Pubmed for Handhelds
PUBMED FOR HANDHELDS
Search MEDLINE/PubMed
Title: Bradycardia-induced long QT syndrome caused by a de novo missense mutation in the S2-S3 inner loop of HERG. Author: Yoshida H, Horie M, Otani H, Kawashima T, Onishi Y, Sasayama S. Journal: Am J Med Genet; 2001 Feb 01; 98(4):348-52. PubMed ID: 11170080. Abstract: Long QT syndrome is a congenital disorder that presents with a defective cardiac ion channel and is either associated with prolonged action potential or, more commonly, known as an acquired form in which "torsades de pointes" type arrhythmias specifically occur after secondary causes. We report a case of a novel HERG mutation (A490T) that caused a bradycardia-associated form of long QT syndrome. A 27-year-old woman exhibited recurrent syncope due to torsades de pointes associated with a disturbance of the cardiac conduction system. By using polymerase chain reaction and single strand conformational polymorphism analyses, we identified a heterozygous single nucleotide substitution of HERG (G to A at nt 1468).

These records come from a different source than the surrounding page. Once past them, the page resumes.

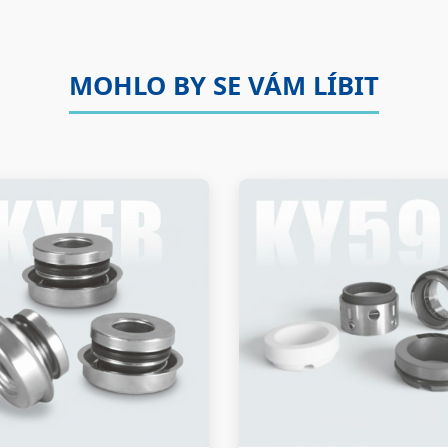
MOHLO BY SE VÁM LÍBIT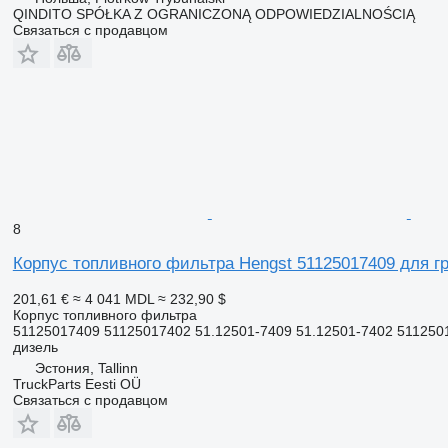
QINDITO SPÓŁKA Z OGRANICZONĄ ODPOWIEDZIALNOŚCIĄ
Связаться с продавцом
8
Корпус топливного фильтра Hengst 51125017409 для 
201,61 €
≈ 4 041 MDL
≈ 232,90 $
Корпус топливного фильтра
51125017409 51125017402 51.12501-7409 51.12501-7402 5112501
дизель
Эстония, Tallinn
TruckParts Eesti OÜ
Связаться с продавцом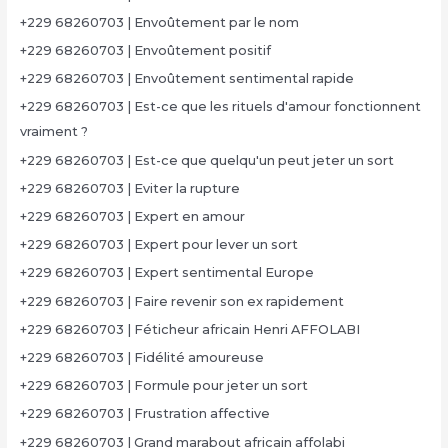
+229 68260703 | Envoûtement par le nom
+229 68260703 | Envoûtement positif
+229 68260703 | Envoûtement sentimental rapide
+229 68260703 | Est-ce que les rituels d'amour fonctionnent
vraiment ?
+229 68260703 | Est-ce que quelqu'un peut jeter un sort
+229 68260703 | Eviter la rupture
+229 68260703 | Expert en amour
+229 68260703 | Expert pour lever un sort
+229 68260703 | Expert sentimental Europe
+229 68260703 | Faire revenir son ex rapidement
+229 68260703 | Féticheur africain Henri AFFOLABI
+229 68260703 | Fidélité amoureuse
+229 68260703 | Formule pour jeter un sort
+229 68260703 | Frustration affective
+229 68260703 | Grand marabout africain affolabi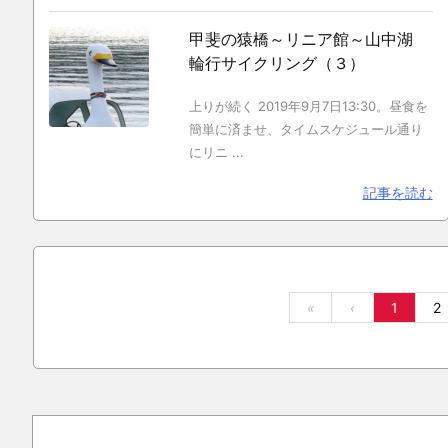
甲斐の猿橋～リニア館～山中湖
輪行サイクリング（３）
上りが続く 2019年9月7日13:30。昼食を
簡単に済ませ、タイムスケジュール通り
にリニ ...
記事を読む
«
‹
1
2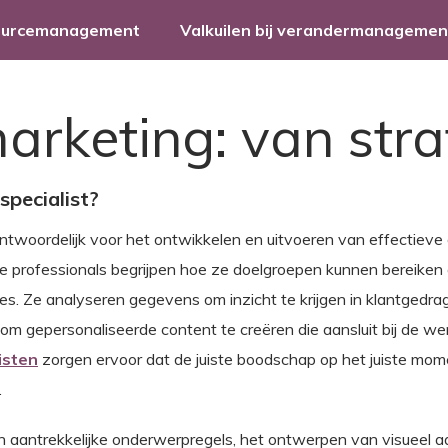
ourcemanagement
Valkuilen bij verandermanagemen
arketing: van stra
specialist?
rantwoordelijk voor het ontwikkelen en uitvoeren van effectieve
e professionals begrijpen hoe ze doelgroepen kunnen bereiken
s. Ze analyseren gegevens om inzicht te krijgen in klantgedra
om gepersonaliseerde content te creëren die aansluit bij de w
isten
zorgen ervoor dat de juiste boodschap op het juiste mome
.
n aantrekkelijke onderwerpregels, het ontwerpen van visueel aa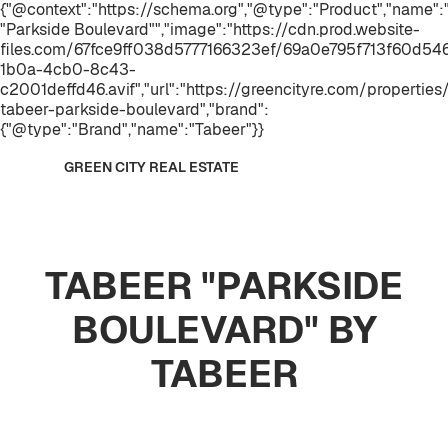
{"@context":"https://schema.org","@type":"Product","name
"Parkside Boulevard"","image":"https://cdn.prod.website-
files.com/67fce9ff038d5777166323ef/69a0e795f713f60d
1b0a-4cb0-8c43-
c2001deffd46.avif","url":"https://greencityre.com/properties
tabeer-parkside-boulevard","brand":
{"@type":"Brand","name":"Tabeer"}}
GREEN CITY REAL ESTATE
TABEER "PARKSIDE
BOULEVARD" BY
TABEER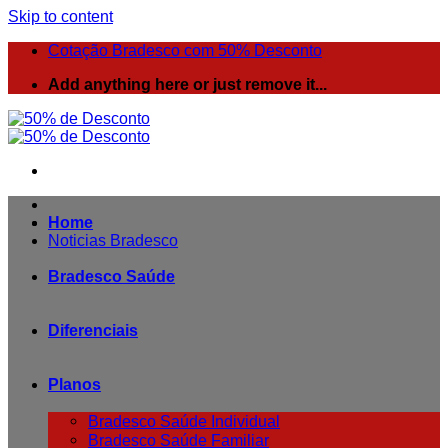
Skip to content
Cotação Bradesco com 50% Desconto
Add anything here or just remove it...
Home
Noticias Bradesco
Bradesco Saúde
Diferenciais
Planos
Bradesco Saúde Individual
Bradesco Saúde Familiar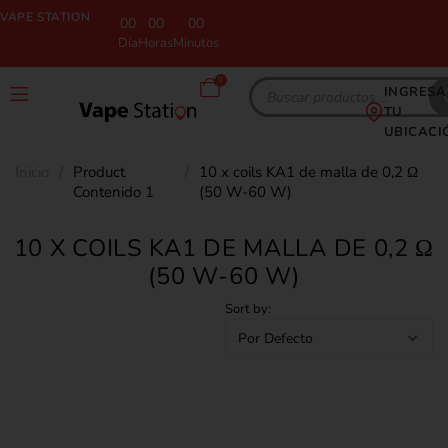
VAPE STATION
00
00
00
Día
Horas
Minutos
0
INGRESA
TU
UBICACI
Inicio
/
Product
/
10 x coils KA1 de malla de 0,2 Ω
Contenido 1
(50 W-60 W)
10 X COILS KA1 DE MALLA DE 0,2 Ω
(50 W-60 W)
Sort by: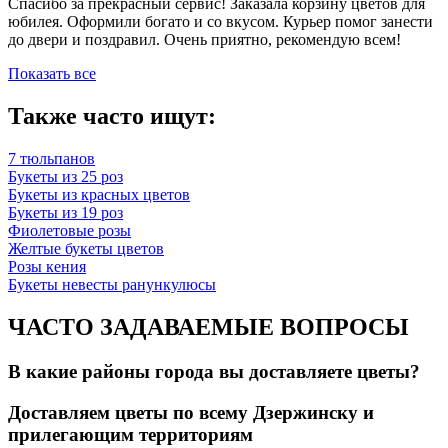
Спасибо за прекрасный сервис! Заказала корзину цветов для
юбилея. Оформили богато и со вкусом. Курьер помог занести
до двери и поздравил. Очень приятно, рекомендую всем!
Показать все
Также часто ищут:
7 тюльпанов
Букеты из 25 роз
Букеты из красных цветов
Букеты из 19 роз
Фиолетовые розы
Желтые букеты цветов
Розы кения
Букеты невесты ранункулюсы
ЧАСТО ЗАДАВАЕМЫЕ ВОПРОСЫ
В какие районы города вы доставляете цветы?
Доставляем цветы по всему Дзержинску и
прилегающим территориям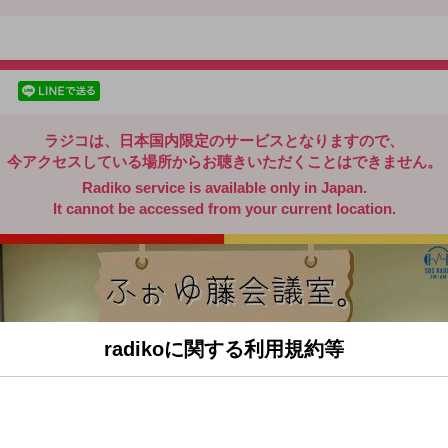
radiko.jp
facebookでシェア
lineでシェア
ラジコは、日本国内限定のサービスとなりますので、
今アクセスしている場所からお聴きいただくことはできません。
Radiko service is available only in Japan.
It cannot be accessed from your current location.
radikoに関する利用規約等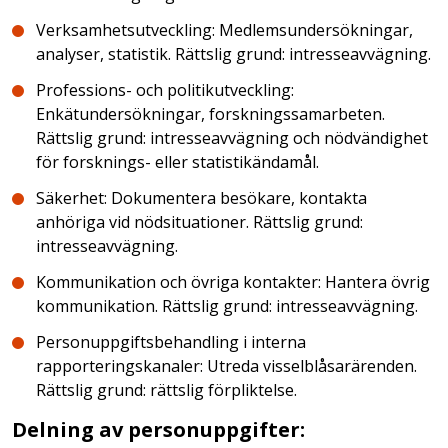
Verksamhetsutveckling: Medlemsundersökningar,
analyser, statistik. Rättslig grund: intresseavvägning.
Professions- och politikutveckling:
Enkätundersökningar, forskningssamarbeten.
Rättslig grund: intresseavvägning och nödvändighet
för forsknings- eller statistikändamål.
Säkerhet: Dokumentera besökare, kontakta
anhöriga vid nödsituationer. Rättslig grund:
intresseavvägning.
Kommunikation och övriga kontakter: Hantera övrig
kommunikation. Rättslig grund: intresseavvägning.
Personuppgiftsbehandling i interna
rapporteringskanaler: Utreda visselblåsarärenden.
Rättslig grund: rättslig förpliktelse.
Delning av personuppgifter:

This mutational change was not present in 140 Japanese control individuals. Electrophysiological assays for the A490T mutant HERG channel were conducted in the heterologous expression system with COS7 cells. The mutant channel was found to reconstitute functional channel currents, suggesting the homomeric mutant channel was functional. The mutation did not change the properties of the activation gate and inward rectification, however the current density of this mutant channel was small compared with that of wild type HERG. Taken together, this mutant may cause subtle changes in HERG channel functions (I(Kr)) in vivo. In this case, genetic background and unexpected bradycardia may have contributed to the development of long QT syndrome.[Abstract] [Full Text] [Related] [New Search]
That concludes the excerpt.